We aim to further develop promising DNAm and WSI data representation techniques for eventual incorporation into multimodal deep learning biomedical technologies that can generalize to modalities outside of DNAm and WSI, interoperable between modalities from radiomics, to natural language processing, gene expression, amongst others. The aim for subcomponents of these approaches is to bridge gaps in oncology care in the global health setting by improving the compact representation of patient’s health profile by learning from multiple modalities. These approaches may improve predictive accuracy in data scarce regions, especially where the quality of data from one modality may be lacking or of particularly low quality.

Manuscripts:

  1. Levy, J. Emerging Diagnostic and Investigative Technologies: Validation of Deep Learning Technologies for Dna Methylation and Histopathology. (Dartmouth College, 2021).

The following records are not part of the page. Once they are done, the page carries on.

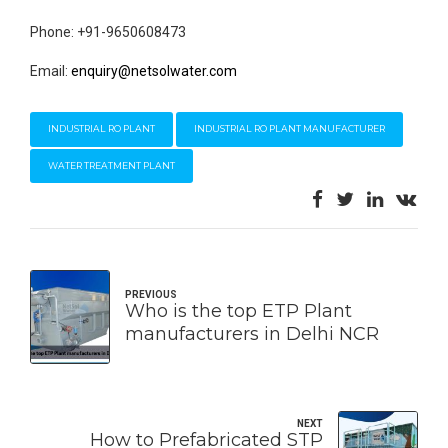
Phone: +91-9650608473
Email:
enquiry@netsolwater.com
INDUSTRIAL RO PLANT
INDUSTRIAL RO PLANT MANUFACTURER
WATER TREATMENT PLANT
PREVIOUS
Who is the top ETP Plant
manufacturers in Delhi NCR
NEXT
How to Prefabricated STP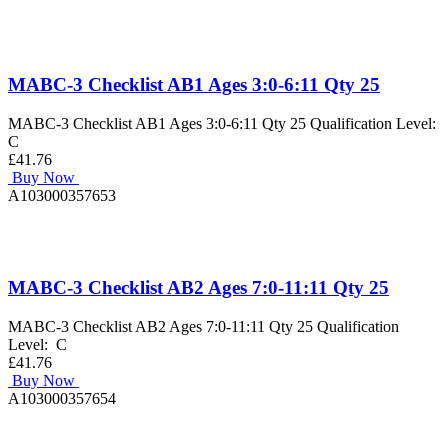
MABC-3 Checklist AB1 Ages 3:0-6:11 Qty 25
MABC-3 Checklist AB1 Ages 3:0-6:11 Qty 25 Qualification Level:
C
£41.76
Buy Now
A103000357653
MABC-3 Checklist AB2 Ages 7:0-11:11 Qty 25
MABC-3 Checklist AB2 Ages 7:0-11:11 Qty 25 Qualification
Level: C
£41.76
Buy Now
A103000357654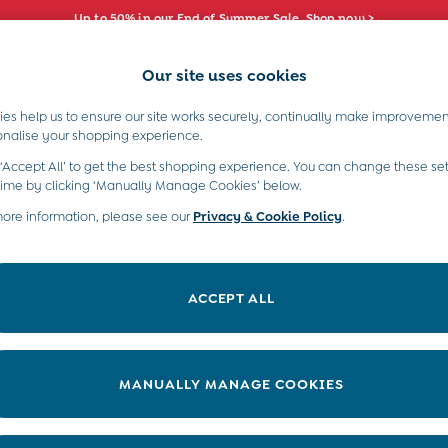
Up to 50% in our End of Summer Sale. Shop now >
Our site uses cookies
e Locator
Start A Chat
our nearest store
For general enquiries
es help us to ensure our site works securely, continually make improvemen
s)
Boys (2-9 Years)
Maternity
Toys & G
onalise your shopping experience.
INFO
ABOUT US
 ‘Accept All’ to get the best shopping experience. You can change these set
ditions
About JoJo
time by clicking ‘Manually Manage Cookies’ below.
views & Ratings Policy
more information, please see our
Privacy & Cookie Policy
Sustainability
.
ookie Policy
B Corp
anage Cookies
Our Materials
ACCEPT ALL
 Gap
Our Suppliers
ort
Life at JoJo
very Statement
Careers with JoJo
MANUALLY MANAGE COOKIES
nduct Statement
JoJo Reloved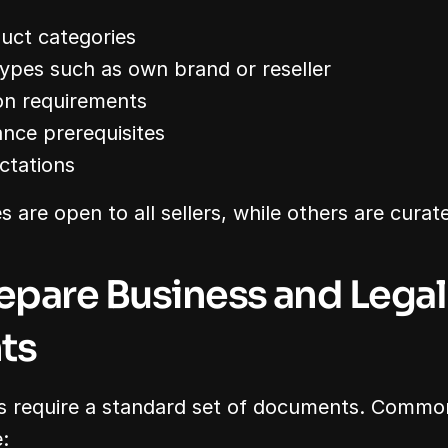
uct categories
ypes such as own brand or reseller
on requirements
nce prerequisites
ctations
are open to all sellers, while others are curate
repare Business and Legal 
ts
 require a standard set of documents. Common
: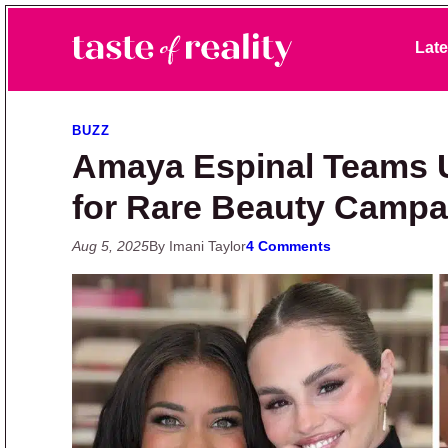
Skip to primary navigation
Skip to main content
Skip to primary sidebar
Late
Taste of Reality
Reality TV News & Discussion
BUZZ
Amaya Espinal Teams 
for Rare Beauty Campa
Aug 5, 2025
By Imani Taylor
4 Comments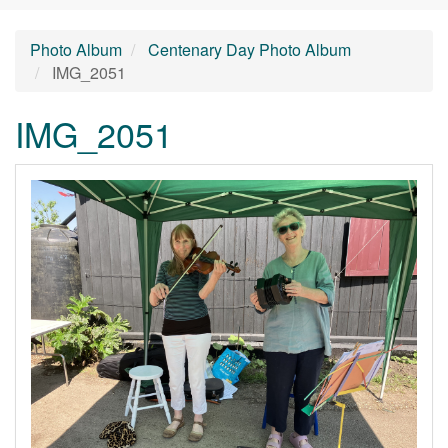
Photo Album
Centenary Day Photo Album
IMG_2051
IMG_2051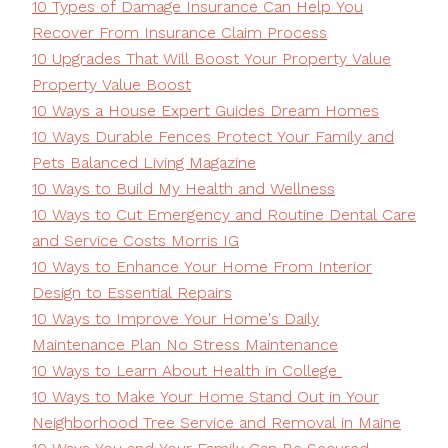
10 Types of Damage Insurance Can Help You
Recover From Insurance Claim Process
10 Upgrades That Will Boost Your Property Value
Property Value Boost
10 Ways a House Expert Guides Dream Homes
10 Ways Durable Fences Protect Your Family and
Pets Balanced Living Magazine
10 Ways to Build My Health and Wellness
10 Ways to Cut Emergency and Routine Dental Care
and Service Costs Morris IG
10 Ways to Enhance Your Home From Interior
Design to Essential Repairs
10 Ways to Improve Your Home's Daily
Maintenance Plan No Stress Maintenance
10 Ways to Learn About Health in College
10 Ways to Make Your Home Stand Out in Your
Neighborhood Tree Service and Removal in Maine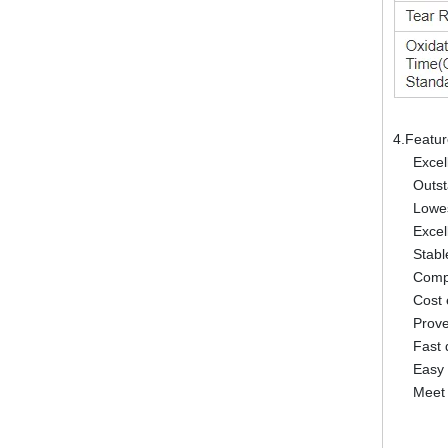
4.Featu
Excel
Outst
Lowes
Excel
Stabl
Compl
Cost 
Prov
Fast 
Easy 
Meet 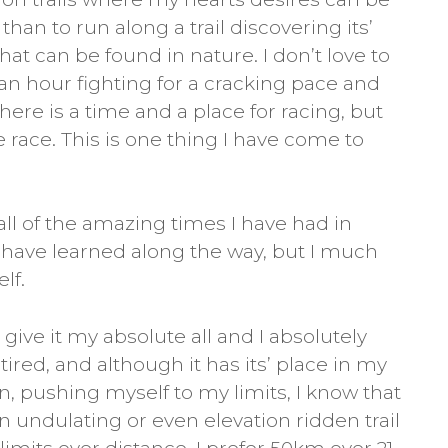
an to run along a trail discovering its’
at can be found in nature. I don’t love to
 an hour fighting for a cracking pace and
 There is a time and a place for racing, but
he race. This is one thing I have come to
all of the amazing times I have had in
 I have learned along the way, but I much
lf.
give it my absolute all and I absolutely
tired, and although it has its’ place in my
n, pushing myself to my limits, I know that
 undulating or even elevation ridden trail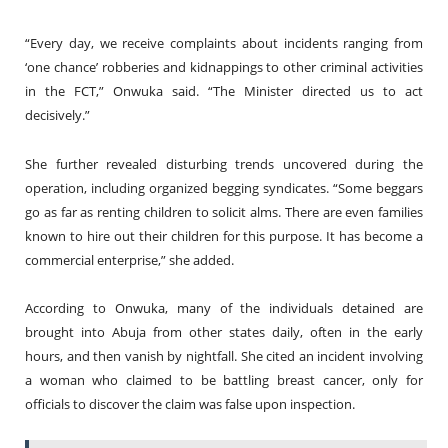
“Every day, we receive complaints about incidents ranging from
‘one chance’ robberies and kidnappings to other criminal activities
in the FCT,” Onwuka said. “The Minister directed us to act
decisively.”
She further revealed disturbing trends uncovered during the
operation, including organized begging syndicates. “Some beggars
go as far as renting children to solicit alms. There are even families
known to hire out their children for this purpose. It has become a
commercial enterprise,” she added.
According to Onwuka, many of the individuals detained are
brought into Abuja from other states daily, often in the early
hours, and then vanish by nightfall. She cited an incident involving
a woman who claimed to be battling breast cancer, only for
officials to discover the claim was false upon inspection.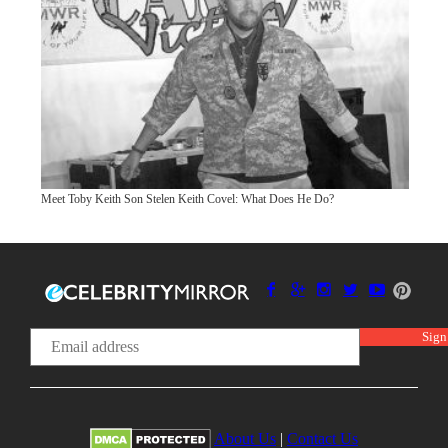
Meet Toby Keith Son Stelen Keith Covel: What Does He Do?
About Us
|
Contact Us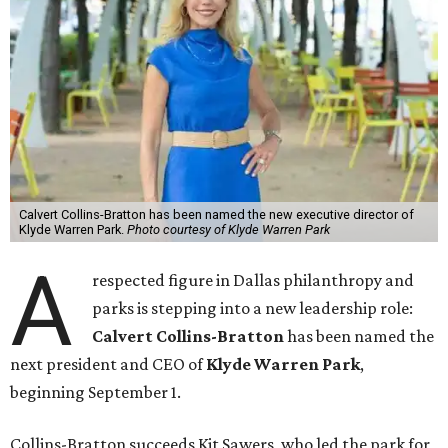
Calvert Collins-Bratton has been named the new executive director of
Klyde Warren Park.
Photo courtesy of Klyde Warren Park
A
respected figure in Dallas philanthropy and
parks is stepping into a new leadership role:
Calvert Collins-Bratton
has been named the
next president and CEO of
Klyde Warren Park
,
beginning September 1.
Collins-Bratton succeeds Kit Sawers, who led the park for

  2. Azher, Z. L., Vaickus, L. J., Salas, L. A., et al. Development of Biologically Interpretable Multimodal Deep Learning Model for Cancer Prognosis Prediction. 2021.10.30.466610 https://www.biorxiv.org/content/10.1101/2021.10.30.466610v1 (2021) doi:10.1101/2021.10.30.466610.
  3. Haudenschild, C., Vaickus, L. & Levy, J. Configuring a federated network of real-world patient health data for multimodal deep learning prediction of health outcomes. 2021.10.30.466612 https://www.biorxiv.org/content/10.1101/2021.10.30.466612v1 (2021) doi:10.1101/2021.10.30.466612.
  4. Levy, J., Haudenschild, C., Barwick, C., et al. Topological Feature Extraction and Visualization of Whole Slide Images using Graph Neural Networks. Pac Symp Biocomput 26, 285–296 (2021).